デビュー発表の瞬間に立ち会うのが私の夢だった。


2019年8月8日 東京ドーム。
ここから始まると銘打たれた日。きっと誰もが、何かがあると構えていた。

SixTONESはジャニーズJr.チャンネルを卒業して、アーティストチャンネルを開設することになりましたと聞いて、あぁ、それってつまり、そういうことなのかな。と悟る。震えが止まらなくて、手を握りしめていた。そして、「僕たちから、皆さんに伝えることがあります」と。ついに来たんだ、と思った。

 

私の頭の中を、これまでの出来事が走馬灯のように駆け巡った。
B.I.Shadowの事実上解体とSexy Zoneのデビュー。バカレア組が解体されて、もうこの6人でのデビューはないのかなと思っていたあの頃。ジェシーと北斗くんが並んで当時のJr.を引っ張っていたにもかかわらず、いつの間にかそのトップの座には違う子が居た。あの6人にSIXTONESと名前がついて、再出発したと聞いたとき。キンプリのデビュー、そしてそれを真っ先にお祝いした兄組。YouTubeプロモーションとJAPONICA STYLEのMV。新世代を背負い、様々な“初”を成し遂げたこと。今春の3都市ツアー。

そして、15人並んでスノスト同時デビューが伝えられた。上手く働かない頭で、この日を待っていたんだなとぼんやり思う。ゴールでもスタートでもない、この通過点を。これまではすべてこの瞬間のためで、この瞬間はこれからのためだ。

 

正直、もしかしたらもうCDを出すという形でデビューすることはできないのかもしれないと思っていた。そして「Jr.なのに」できることが増えすぎて、Jr.でありながらデビュー組を越せるようなことをしたいと野望を語る彼らを見ていたら、本当にこのまま彼ら自身がCDデビューを諦めてしまうんじゃないかと思ってしまうことが何より辛かった。絶対そんなことない、自担を信じろと何度も自分に言い聞かせてきたけれど、心のどこかで思ってしまっていたことだった。

だから、嬉しい。SixTONESのCDが手元に届いて、カラオケで曲が歌えて、ジャニーズネットに単独のページができる。ファンクラブもできる。そして6人が、一緒にいられる。

 

山Pになりたくて静岡から上京してきた男の子が、紆余曲折を経て、ついにジャニーズアーティスト SixTONESとして、憧れの人と同じレコード会社からCDを出す。つくづく夢があると思う。目に見える結果から見えない努力まで、全部報われてほしい。SixTONESと良い景色が見たい。北斗くんとSixTONESに、ずっとついていきたい。

だから私たちを、未来に連れていってね。
CDデビュー決定おめでとう。SixTONESが大好きです。

 

松村北斗くんとソロ曲

 

アイドルのことを、俗世とは違う世界で生きるどこか人間味のない虚像だと思ってしまう。もちろん皆間違いなく人間だし、自担の人間味ある言動を目にしてキャッキャすることも多々あるけれど。
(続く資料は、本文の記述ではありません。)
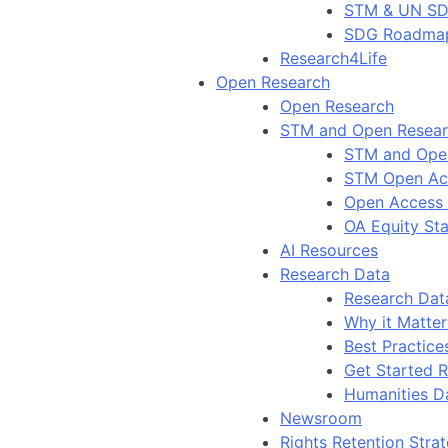
STM & UN S
SDG Roadma
Research4Life
Open Research
Open Research
STM and Open Resea
STM and Ope
STM Open Ac
Open Access
OA Equity St
AI Resources
Research Data
Research Dat
Why it Matter
Best Practice
Get Started 
Humanities D
Newsroom
Rights Retention Stra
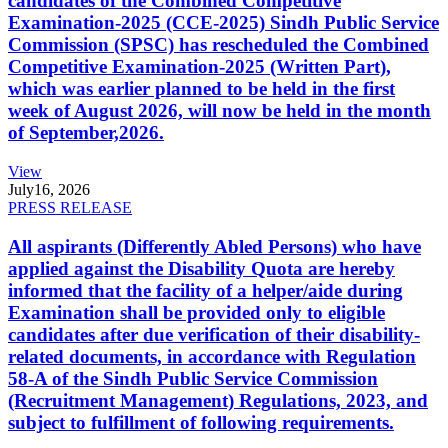
candidates of the Combined Competitive
Examination-2025 (CCE-2025) Sindh Public Service
Commission (SPSC) has rescheduled the Combined
Competitive Examination-2025 (Written Part),
which was earlier planned to be held in the first
week of August 2026, will now be held in the month
of September,2026.
View
July
16, 2026
PRESS RELEASE
All aspirants (Differently Abled Persons) who have
applied against the Disability Quota are hereby
informed that the facility of a helper/aide during
Examination shall be provided only to eligible
candidates after due verification of their disability-
related documents, in accordance with Regulation
58-A of the Sindh Public Service Commission
(Recruitment Management) Regulations, 2023, and
subject to fulfillment of following requirements.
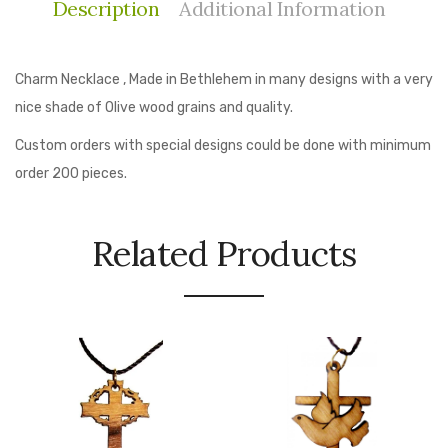
Description
Additional Information
Charm Necklace , Made in Bethlehem in many designs with a very
nice shade of Olive wood grains and quality.
Custom orders with special designs could be done with minimum
order 200 pieces.
Related Products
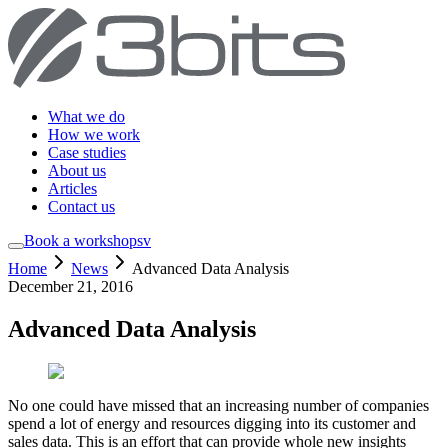
What we do
How we work
Case studies
About us
Articles
Contact us
Book a workshop
sv
Home
News
Advanced Data Analysis
December 21, 2016
Advanced Data Analysis
No one could have missed that an increasing number of companies
spend a lot of energy and resources digging into its customer and
sales data. This is an effort that can provide whole new insights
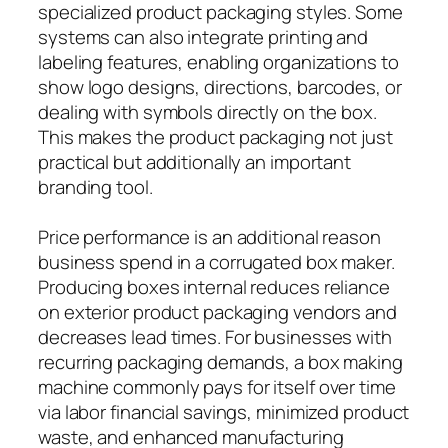
specialized product packaging styles. Some
systems can also integrate printing and
labeling features, enabling organizations to
show logo designs, directions, barcodes, or
dealing with symbols directly on the box.
This makes the product packaging not just
practical but additionally an important
branding tool.
Price performance is an additional reason
business spend in a corrugated box maker.
Producing boxes internal reduces reliance
on exterior product packaging vendors and
decreases lead times. For businesses with
recurring packaging demands, a box making
machine commonly pays for itself over time
via labor financial savings, minimized product
waste, and enhanced manufacturing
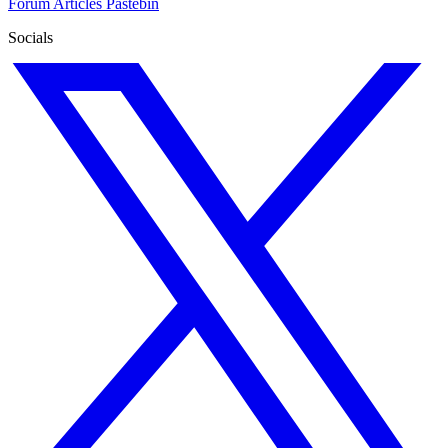
Forum
Articles
Pastebin
Socials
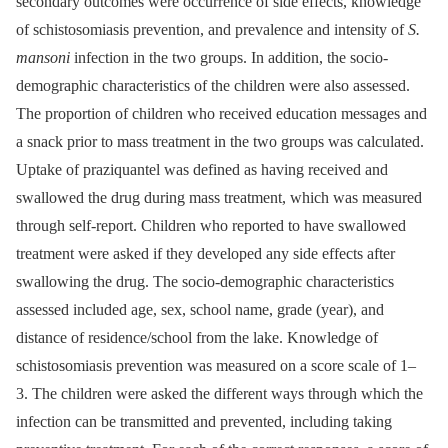
secondary outcomes were occurrence of side effects, knowledge
of schistosomiasis prevention, and prevalence and intensity of
S.
mansoni
infection in the two groups. In addition, the socio-
demographic characteristics of the children were also assessed.
The proportion of children who received education messages and
a snack prior to mass treatment in the two groups was calculated.
Uptake of praziquantel was defined as having received and
swallowed the drug during mass treatment, which was measured
through self-report. Children who reported to have swallowed
treatment were asked if they developed any side effects after
swallowing the drug. The socio-demographic characteristics
assessed included age, sex, school name, grade (year), and
distance of residence/school from the lake. Knowledge of
schistosomiasis prevention was measured on a score scale of 1–
3. The children were asked the different ways through which the
infection can be transmitted and prevented, including taking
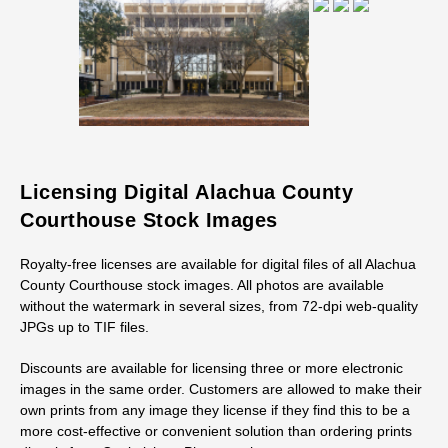
Licensing Digital Alachua County
Courthouse Stock Images
Royalty-free licenses are available for digital files of all Alachua
County Courthouse stock images. All photos are available
without the watermark in several sizes, from 72-dpi web-quality
JPGs up to TIF files.
Discounts are available for licensing three or more electronic
images in the same order. Customers are allowed to make their
own prints from any image they license if they find this to be a
more cost-effective or convenient solution than ordering prints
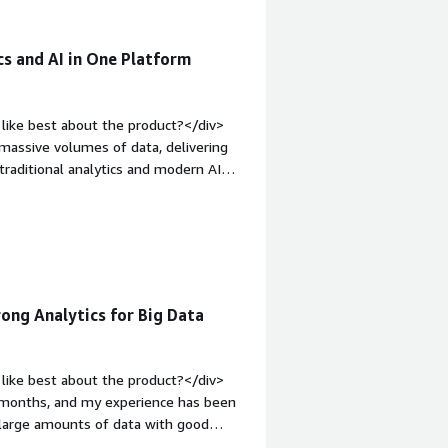
cs and AI in One Platform
like best about the product?</div>
e massive volumes of data, delivering
 traditional analytics and modern AI
eight: bold;margin-top:1em;">What do
xpensive when data volume and
eavy analytics workloads. The UI is
<div style="font-weight: bold;margin-
at benefiting you?</div><div>It is
ns, speed, data silos and allowing
ng Analytics for Big Data
like best about the product?</div>
w months, and my experience has been
e large amounts of data with good
ound it useful for analytics and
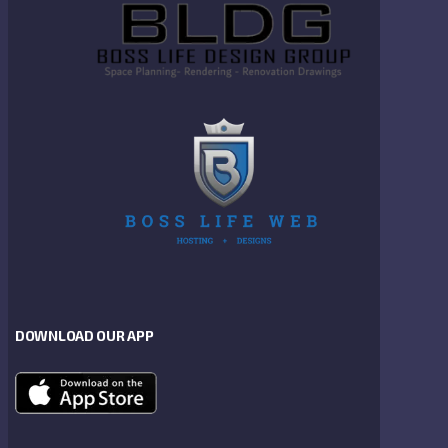
DOWNLOAD OUR APP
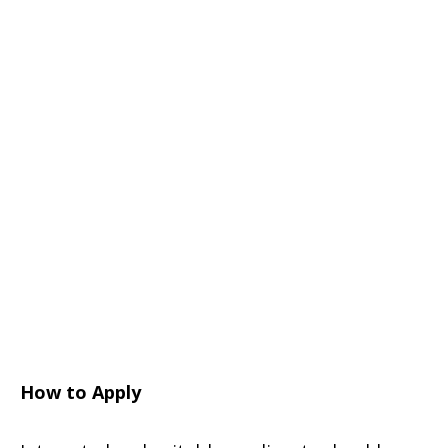
How to Apply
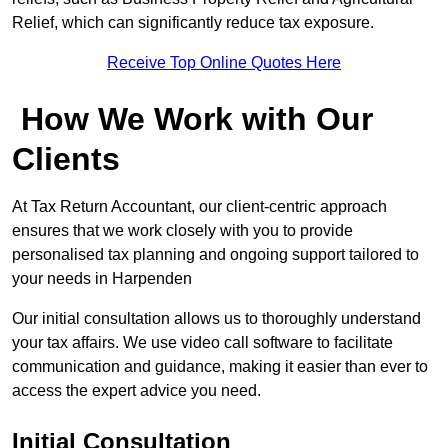
Relief, which can significantly reduce tax exposure.
Receive Top Online Quotes Here
How We Work with Our
Clients
At Tax Return Accountant, our client-centric approach
ensures that we work closely with you to provide
personalised tax planning and ongoing support tailored to
your needs in Harpenden
Our initial consultation allows us to thoroughly understand
your tax affairs. We use video call software to facilitate
communication and guidance, making it easier than ever to
access the expert advice you need.
Initial Consultation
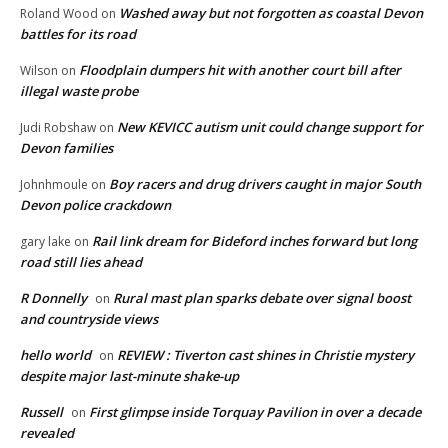
Washed away but not forgotten as coastal Devon
Roland Wood
on
battles for its road
Floodplain dumpers hit with another court bill after
Wilson
on
illegal waste probe
New KEVICC autism unit could change support for
Judi Robshaw
on
Devon families
Boy racers and drug drivers caught in major South
Johnhmoule
on
Devon police crackdown
Rail link dream for Bideford inches forward but long
gary lake
on
road still lies ahead
R Donnelly
Rural mast plan sparks debate over signal boost
on
and countryside views
hello world
REVIEW : Tiverton cast shines in Christie mystery
on
despite major last-minute shake-up
Russell
First glimpse inside Torquay Pavilion in over a decade
on
revealed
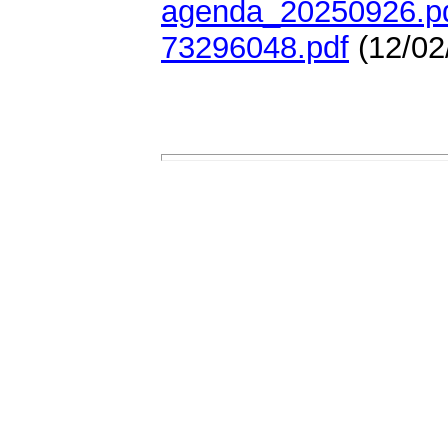
agenda_20250926.p
73296048.pdf
(12/02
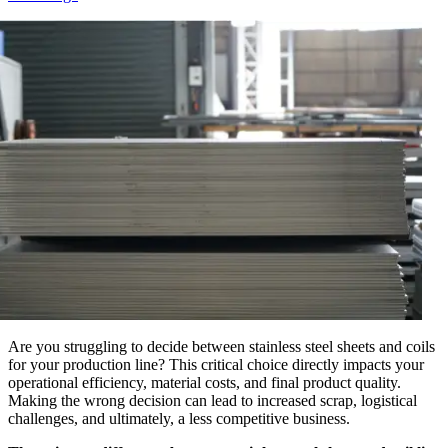
Are you struggling to decide between stainless steel sheets and coils
for your production line? This critical choice directly impacts your
operational efficiency, material costs, and final product quality.
Making the wrong decision can lead to increased scrap, logistical
challenges, and ultimately, a less competitive business.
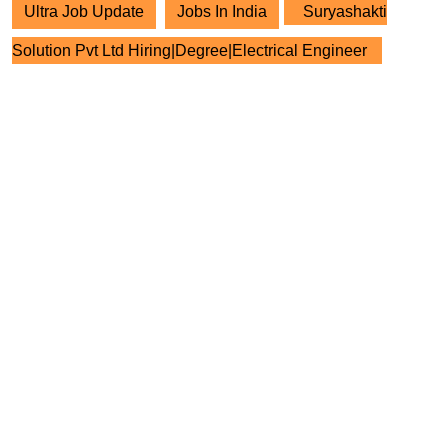
Ultra Job Update
Jobs In India
Suryashakti
Solution Pvt Ltd Hiring|Degree|Electrical Engineer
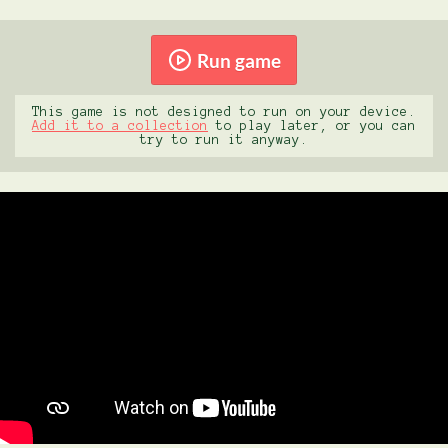
Run game
This game is not designed to run on your device.
Add it to a collection
to play later, or you can
try to run it anyway.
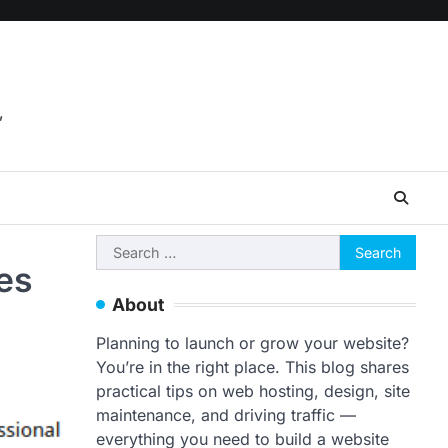
,
Search
es
for:
About
Planning to launch or grow your website?
You’re in the right place. This blog shares
practical tips on web hosting, design, site
maintenance, and driving traffic —
everything you need to build a website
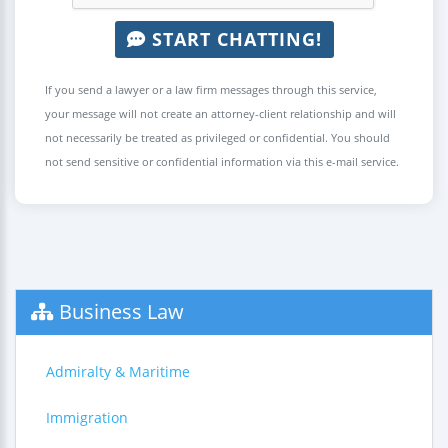
START CHATTING!
If you send a lawyer or a law firm messages through this service,
your message will not create an attorney-client relationship and will
not necessarily be treated as privileged or confidential. You should
not send sensitive or confidential information via this e-mail service.
Business Law
Admiralty & Maritime
Immigration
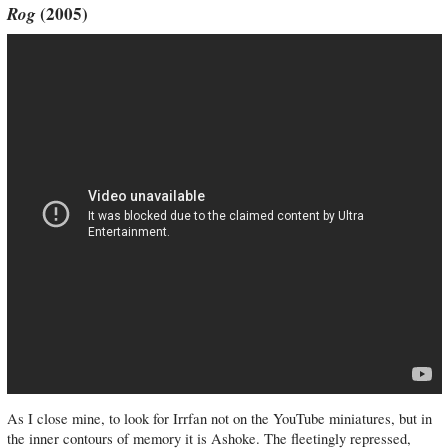
Rog
(2005)
As I close mine, to look for Irrfan not on the YouTube miniatures, but in
the inner contours of memory it is Ashoke. The fleetingly repressed,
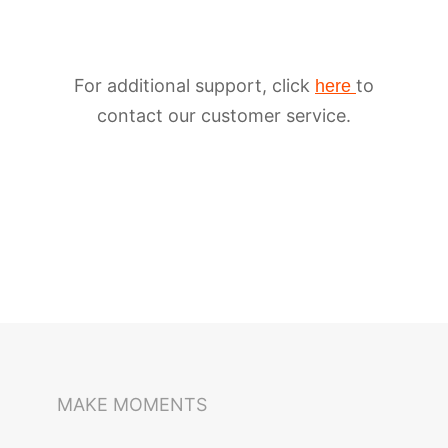
For additional support, click
to
here
contact our customer service.
iSteady M6
Selfie Stick
Auto-Tracking Holder
MAKE MOMENTS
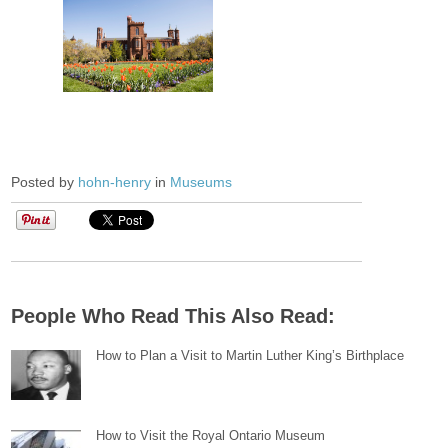
Posted by
hohn-henry
in
Museums
People Who Read This Also Read:
How to Plan a Visit to Martin Luther King’s Birthplace
How to Visit the Royal Ontario Museum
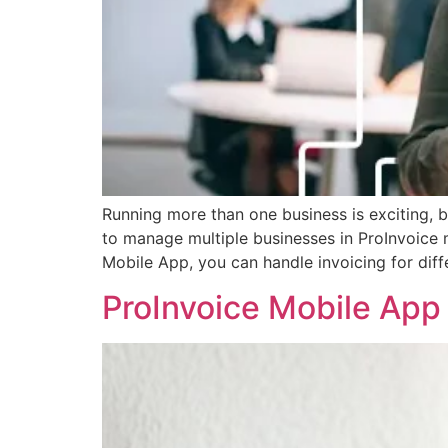
Running more than one business is exciting, 
to manage multiple businesses in ProInvoice 
Mobile App, you can handle invoicing for dif
ProInvoice Mobile Ap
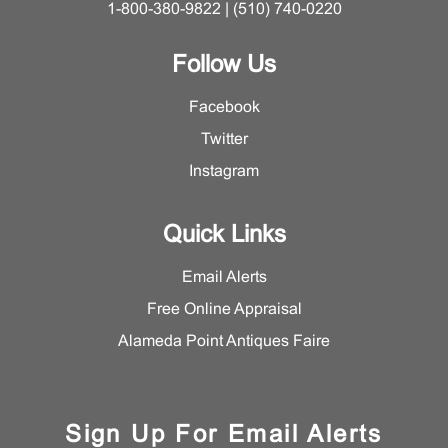
1-800-380-9822 | (510) 740-0220
Follow Us
Facebook
Twitter
Instagram
Quick Links
Email Alerts
Free Online Appraisal
Alameda Point Antiques Faire
Sign Up For Email Alerts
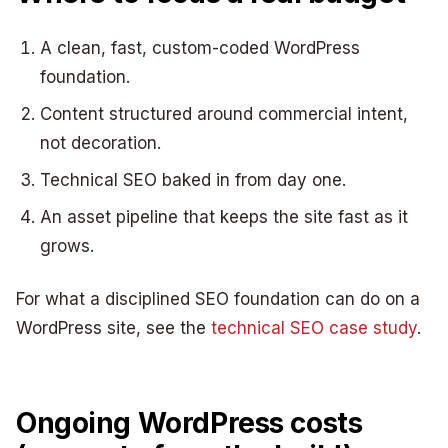
A clean, fast, custom-coded WordPress
foundation.
Content structured around commercial intent,
not decoration.
Technical SEO baked in from day one.
An asset pipeline that keeps the site fast as it
grows.
For what a disciplined SEO foundation can do on a
WordPress site, see the
technical SEO case study
.
Ongoing WordPress costs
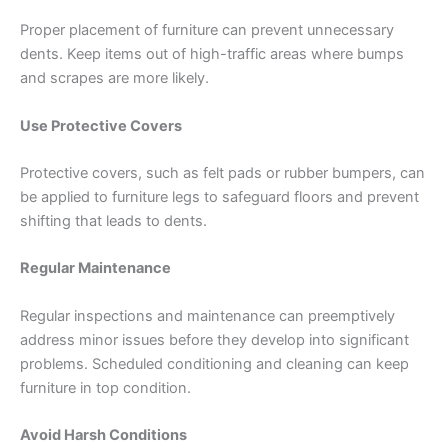
Proper placement of furniture can prevent unnecessary
dents. Keep items out of high-traffic areas where bumps
and scrapes are more likely.
Use Protective Covers
Protective covers, such as felt pads or rubber bumpers, can
be applied to furniture legs to safeguard floors and prevent
shifting that leads to dents.
Regular Maintenance
Regular inspections and maintenance can preemptively
address minor issues before they develop into significant
problems. Scheduled conditioning and cleaning can keep
furniture in top condition.
Avoid Harsh Conditions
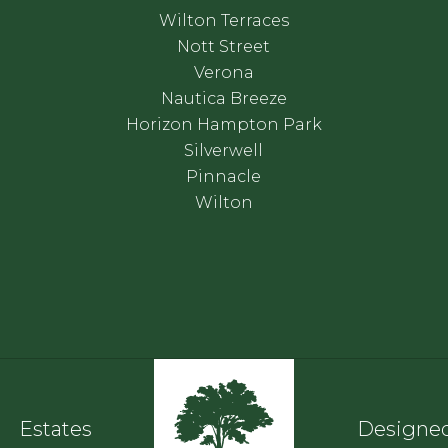
Wilton Terraces
Nott Street
Verona
Nautica Breeze
Horizon Hampton Park
Silverwell
Pinnacle
Wilton
Estates
Designed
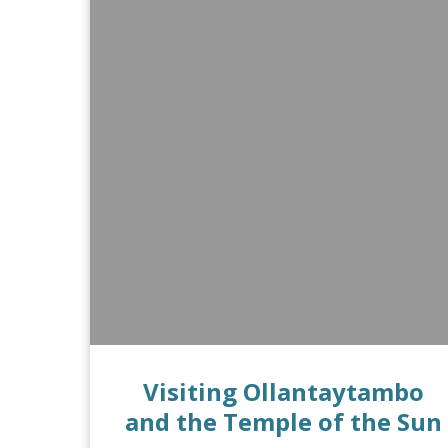
Visiting Ollantaytambo
and the Temple of the Sun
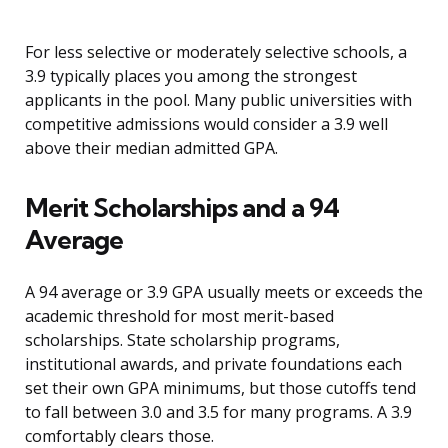
For less selective or moderately selective schools, a
3.9 typically places you among the strongest
applicants in the pool. Many public universities with
competitive admissions would consider a 3.9 well
above their median admitted GPA.
Merit Scholarships and a 94
Average
A 94 average or 3.9 GPA usually meets or exceeds the
academic threshold for most merit-based
scholarships. State scholarship programs,
institutional awards, and private foundations each
set their own GPA minimums, but those cutoffs tend
to fall between 3.0 and 3.5 for many programs. A 3.9
comfortably clears those.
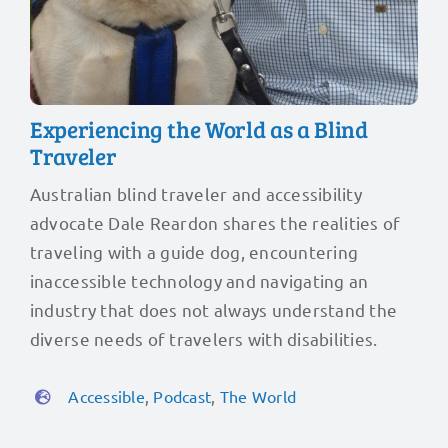
Experiencing the World as a Blind
Traveler
Australian blind traveler and accessibility
advocate Dale Reardon shares the realities of
traveling with a guide dog, encountering
inaccessible technology and navigating an
industry that does not always understand the
diverse needs of travelers with disabilities.
Accessible
,
Podcast
,
The World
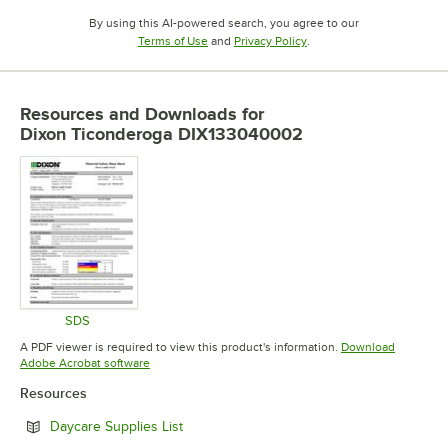
By using this AI-powered search, you agree to our
Opens in new tab
Opens in new tab
Terms of Use
and
Privacy Policy
.
Resources and Downloads
for
Dixon Ticonderoga DIX133040002
SDS
Opens in new tab
A PDF viewer is required to view this product's information.
Download
Opens in new tab
Adobe Acrobat software
Resources
Opens in new tab
Daycare Supplies List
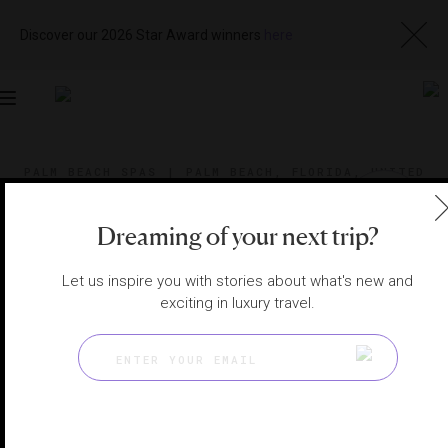
Discover our 2026 Star Award winners
here
Toggle
navigation
PALM BEACH SPAS
|
PALM BEACH, FLORIDA, UNITED
STATES
View
Visit
Website
Gallery
Dreaming of your next trip?
Let us inspire you with stories about what's new and
exciting in luxury travel.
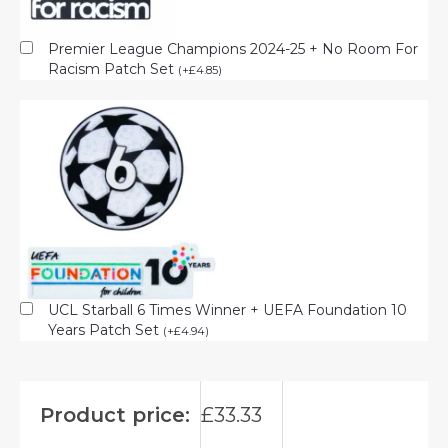
Premier League Champions 2024-25 + No Room For
Racism Patch Set
(
+
£
4.85
)
UCL Starball 6 Times Winner + UEFA Foundation 10
Years Patch Set
(
+
£
4.94
)
Product price:
£
33.33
そう思って今までアイドルを信仰するかのように好きでいたはずなのに、分からなくなってしまった。

 

昨年SixTONES横浜アリーナ単独公演で北斗くんがソロ曲に披露した『あやめ/加藤シゲアキ』。そして今年の『みはり/男闘呼組』。どちらも思わず息を飲むほど素晴らしいパフォーマンスだった。

何を隠そう自担なので多少は贔屓目もあるけど、"表現者"として頭一つ抜きん出ていると思った。アイドルというキラキラした雲の上の存在が生み出す作品に、生死だとか渇望、愛、救いたい・救われたいという願いをぶつけられてひどく動揺した。あまりにもそれが人間的で、重苦しいものでもあると思ったからだ。表現者として彼なりに繊細な曲たちを解釈してやってみせる覚悟も感じた。

 

世界は 心の奥底にある

目を閉じている間に 楽園は崩れ落ちた

 

確実に理想郷が存在している。「世界」と「楽園」は彼にとってイコールなんじゃないかと思う。何もかもが認められ許され愛される世界。やさしい、やわらかな楽園。

 

あやめに関して、本家のシゲアキさんの演出は「救いたい」ように見えた。平和と多様性、全てのひとの幸せを願うと本人が言及していたように。

それと対照的に、北斗くんは「救われたい」を表現しているのかなと思った。あやめの花を抱きしめてうずくまったり、救いを求めて彷徨って、救われたい、生きたいと心で叫んでいる。

 

獣達のざわめきが 人の嘆きに変わってく
川の流れは枯れ果てて 瓦礫の山に立ちつくす
街をさ迷う人達よ 驚くには早すぎる
愛していたあの場所が コンクリートに埋もれてく
ビルの谷間に吹く風が 幼い瞳に突き刺さる

 

都市に取り残されるこの感じ。ビルに囲まれて余裕がなくなってしまう息苦しさを、静岡から上京してきた北斗くんも昔感じたのかもしれないと思ったら泣けた。

これは渇望。命をつなぐため酸素を求めるみたいに、生きるために立ち止まって息をつく場所を探し回っている。街を歩く人には必ず目的があって、帰る場所がある。漂泊者とまではいかなくても、居場所がいまいち見つけられないひとに、新しい街はやさしくない。

 

だから愛する人達よ 夢の中で逢えたなら
どうか憶えていて欲しい 涙に濡れたこの声を

 

夢の中はどこにあるのだろう。歌い終わりの飛び降り自殺を思わせる演出が頭から離れなくて、どうしても夢の中=天国の解釈にたどり着く。ここでも救いを求めて苦しんでいる。生きたいから死を選ぶって一見矛盾しているようで、でも正当な理由としてもおかしくない気がする。

どうであれ、理想と現実にギャップを感じて狭間でもがいているから、安らかになれる世界に行きたいのだと思った。それが生きているか死んでいるかは分からないけれど。

 

 

昨年のあやめで負った愛しい傷が一年経ってもまだ癒えないのに、また同じ角度から衝撃をぶつけられたので勢いで書きました。この曲を横浜アリーナで自分のソロ曲に選んだところからすべて好きです。宗教みたいに愛しているとはこのこと。間奏のコンテンポラリーさながらのダンスもすごく良かった。北斗くんのダンスって、演技を見ているような気分になる。魂を削って踊っている感じがする。最高でした。また気分で加筆修正します!

ここまで読んでくれた奇特なひといるのかな、いたら教えてください。愛します。